3-bit Framework for Planning Secure Communications over Internet Protocols

A few days ago, I was talking with a friend and colleague about secure messengers. A lot of times, when a new boutique tool pops up on the market my first question “Why not use Signal?” (and then usually an explanation of how I differentiate secure messaging apps like Signal from messaging apps that are generally secure like WhatsApp).

In my opinion, “Why not Signal?” is the first litmus test any new internet based, secure, messaging system needs to pass in order to be considered for ops. Don’t get me wrong though: Signal is arguably the best secure messenger (probably tied with Threema), but there are no solutions, only tradeoffs.

There are several reasons you might not want to use Signal. The main one, in my opinion, is that Signal is relatively loud on the wire. To surveillance, censors, and network defenders alike Signal is glaring light in network traffic. You can’t crack it yet, but you still always know when its there. In places where the app is very popular and legal, that may not matter all too much. If it’s in legal gray space, or rare, it produces a signal in the noise for monitors (pun only partially intended).

These tradeoffs lead us into a discussion: How do you build a communications plan leveraging internet protocols (IP)?

Most good communications plans have three or four “lines” or options. Usually, we describe this a PACE plan: primary, alternate, contingency, and emergency lines of communication. Getting this far is easy, but filling it in with quality procedures and tools is harder…

1. Primary – Signal!

2. Alternate – Encrypted email?

3. Contingency – Um, email? Text message?

4. Emergency – Runner and/or smoke signal

To be able to make a good PACE plan, we need a way to match tools and procedures to the context we’re working in. One way to do that is to evaluate the threat actors and how they’ll interact with your operations—frequently called Operations Security or OPSEC—but in my personal opinion we’re generally lacking a framework for plugging our IP communication tools into that OPSEC picture.

To begin answering that question, I propose the “3-bit” internet protocol communications framework, or “3-bit framework” going forward. This framework is aimed at helping your team or organization select IP based tools for your PACE plans.

It has three criteria, each of which can be “yes” or “no”—1 or 0. Hence bits. These criteria provide broad, fast, and simple rules of thumb to help you understand the tradeoffs of your internet communications.

• Is it fast? – Does the tool allow you to quickly send short messages for rapid back and forth communication, or is it slow and longer form? Speed here is broadly referring to how quick the message is to make, send, receive, and read. E.g. is it Instant Messaging (fast), or email (slow)?

• Is it quiet? – How well does the tool blend in with the rest of the noise, how discrete is the tool, or how observable is it? You might think of this one as “how easy is it to tell that I’m using this tool?” judged in terms of adversary effort. E.g. Signal is easy to spot on the wire (loud) but a boutique secure tool tailored for your team requires statistical analysis to spot (quiet – and we’re assuming a lot about the tool being well built here!)

• Is it protected? – Are internal communications encrypted? If someone can snag my message off the wire or camp on a server relaying it, can they read it? E.g. Messages encrypted with end-to-end encryption where you control the keys (protected) vs email sent via stock Gmail (unprotected)

There’s probably more to say about applying these rules and building out decision making frameworks around them, for example: if it’s loud you probably want to be the same kind of loud as everyone else. However, I think these three are good enough to get the ball rolling.

3-bits gives us 8 combinations. For our given context, we need to pick the four best options given our needs. Slow, loud, and unprotected is probably always our least desirable choice because it takes a while, is obvious what it is, and is readable if intercepted. Fast, quiet, and protected is likely our most desirable choice because it’s quick, discrete, and encrypted if intercepted.

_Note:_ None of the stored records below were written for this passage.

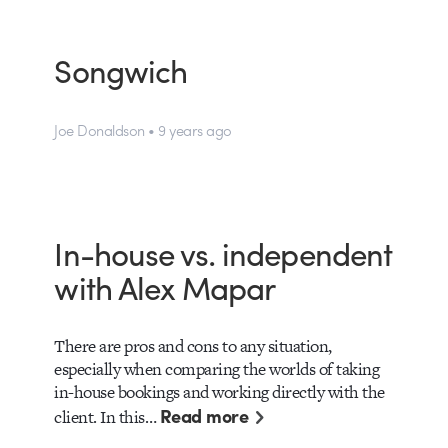
Songwich
Joe Donaldson • 9 years ago
In-house vs. independent
with Alex Mapar
There are pros and cons to any situation,
especially when comparing the worlds of taking
in-house bookings and working directly with the
Read more
client. In this…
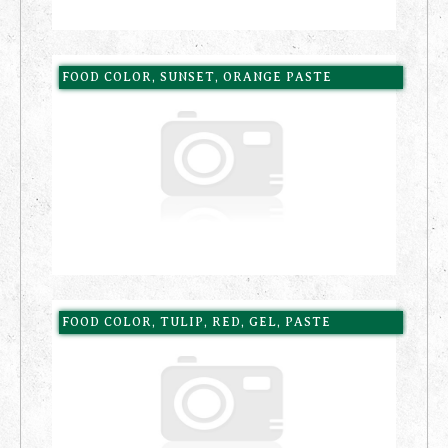
FOOD COLOR, SUNSET, ORANGE PASTE
FOOD COLOR, TULIP, RED, GEL, PASTE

With this in mind, we can then build a quick PACE plan. Say for example we’re in a generic central Asian country where secure communications and messengers are allowed but generally spoken against and monitored—or at least readily blocked at the first sign of political turmoil. Because the 3-bit framework focuses on IP based communications, I’m not going to address the tradeoffs associated with device inspections or security, which are valid concerns in the real world (e.g. What do you do when simply having Signal installed at customs or a border checkpoint gets you in trouble?)

In this situation I’m going to assume that it’s best for me if my team uses cheap, fast, encrypted tools and only drops back to the crem de la crem when there’s pressure or unrest:

1. Primary – Signal; Fast, loud, protected (and free!)

2. Alternate – Specialized secure messenger; Fast, quiet, protected (probably $$$$$)

3. Contingency – Regular business email with encrypted messages; Slow, quiet, protected (reasoning that regular business email blends in and is frequently encrypted for legitimate business reasons)

4. Emergency – Regular business email; Slow, quiet, unprotected (and reasonably available as long as there’s internet)

Is it perfect? Nope, not at all. Is it good enough to get you started evaluating continuity of communications using internet tools? Probably. At a minimum, I think engaging in these three rules of thumb will guide you through discussing the grey areas.

What do you think? Is this heading in the right direction or missing the mark?